Data entries:
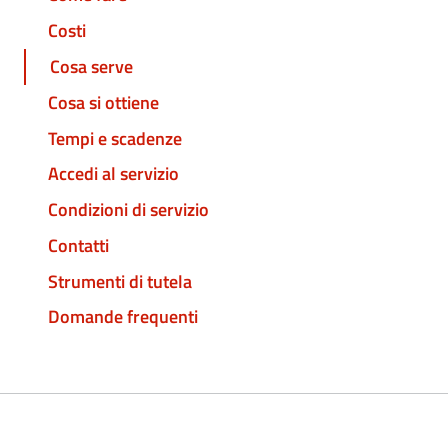
Costi
Cosa serve
Cosa si ottiene
Tempi e scadenze
Accedi al servizio
Condizioni di servizio
Contatti
Strumenti di tutela
Domande frequenti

#### Task directions:
Copy each line above exactly, with no images.

#### Response area:
Costi
Cosa serve
Cosa si ottiene
Tempi e scadenze
Accedi al servizio
Condizioni di servizio
Contatti
Strumenti di tutela
Domande frequenti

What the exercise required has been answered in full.